### Input records:
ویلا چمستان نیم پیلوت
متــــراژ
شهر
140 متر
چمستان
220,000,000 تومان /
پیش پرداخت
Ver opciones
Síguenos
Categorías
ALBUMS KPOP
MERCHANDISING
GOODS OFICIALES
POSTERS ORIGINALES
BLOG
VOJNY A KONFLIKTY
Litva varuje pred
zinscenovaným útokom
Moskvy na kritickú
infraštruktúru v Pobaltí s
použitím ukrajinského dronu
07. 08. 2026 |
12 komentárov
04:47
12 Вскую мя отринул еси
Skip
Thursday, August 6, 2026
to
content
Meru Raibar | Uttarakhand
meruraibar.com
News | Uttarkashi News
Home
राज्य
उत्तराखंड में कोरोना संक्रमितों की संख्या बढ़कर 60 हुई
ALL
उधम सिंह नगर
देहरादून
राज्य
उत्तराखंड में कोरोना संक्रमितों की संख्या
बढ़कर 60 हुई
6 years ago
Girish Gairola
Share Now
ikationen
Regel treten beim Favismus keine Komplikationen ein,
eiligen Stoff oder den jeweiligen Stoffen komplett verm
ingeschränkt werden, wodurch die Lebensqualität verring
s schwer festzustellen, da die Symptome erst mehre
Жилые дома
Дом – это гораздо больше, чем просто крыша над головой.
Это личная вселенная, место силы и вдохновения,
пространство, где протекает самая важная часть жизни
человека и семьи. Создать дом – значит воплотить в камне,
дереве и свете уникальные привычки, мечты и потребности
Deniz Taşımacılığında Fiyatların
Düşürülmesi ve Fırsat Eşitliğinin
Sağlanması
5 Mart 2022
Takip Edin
--
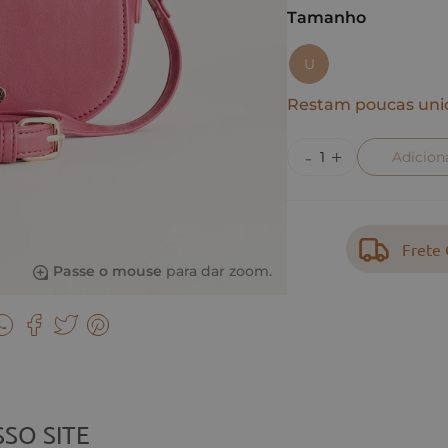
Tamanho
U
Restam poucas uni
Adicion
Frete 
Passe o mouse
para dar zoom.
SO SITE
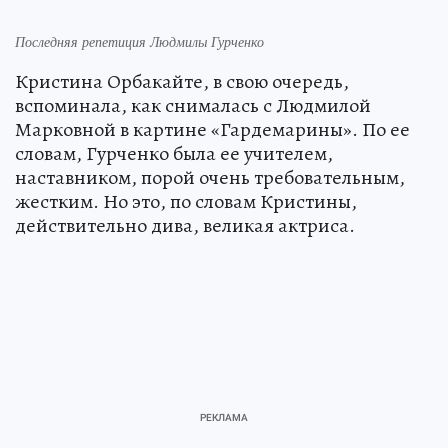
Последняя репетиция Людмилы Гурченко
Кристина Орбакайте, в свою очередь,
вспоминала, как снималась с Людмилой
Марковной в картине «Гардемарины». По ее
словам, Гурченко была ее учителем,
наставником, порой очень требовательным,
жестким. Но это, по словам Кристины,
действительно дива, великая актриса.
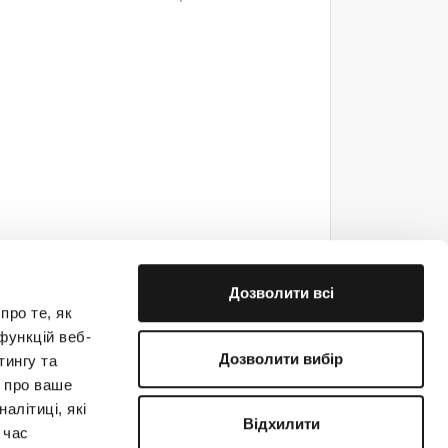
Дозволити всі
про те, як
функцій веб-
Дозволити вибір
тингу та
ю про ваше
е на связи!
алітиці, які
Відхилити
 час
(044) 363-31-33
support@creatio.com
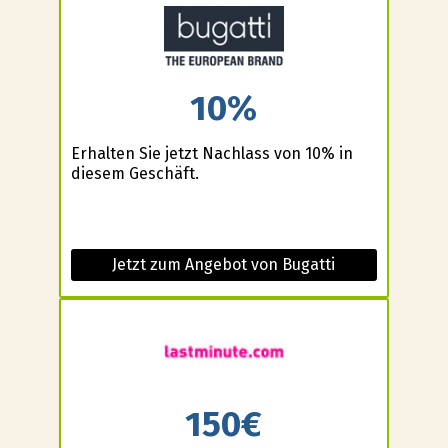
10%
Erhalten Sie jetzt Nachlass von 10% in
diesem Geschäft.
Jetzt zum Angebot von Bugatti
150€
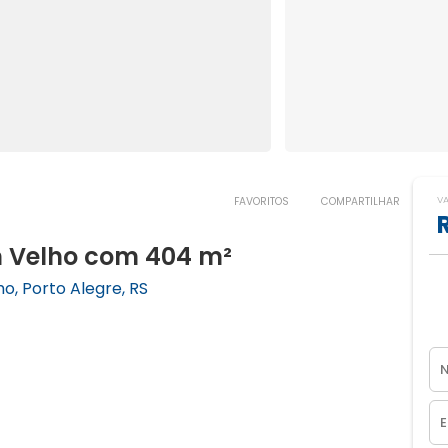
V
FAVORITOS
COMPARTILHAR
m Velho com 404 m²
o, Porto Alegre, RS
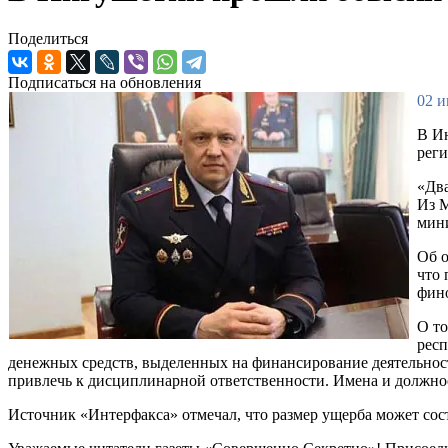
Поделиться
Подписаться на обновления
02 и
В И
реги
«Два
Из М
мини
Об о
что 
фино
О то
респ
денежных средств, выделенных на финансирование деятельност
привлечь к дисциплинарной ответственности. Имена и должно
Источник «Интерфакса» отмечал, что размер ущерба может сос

### Assigned task:
Gather all lines with the string "Гурченко" from the data.

### Final answer:
Последняя репетиция Людмилы Гурченко
словам, Гурченко была ее учителем,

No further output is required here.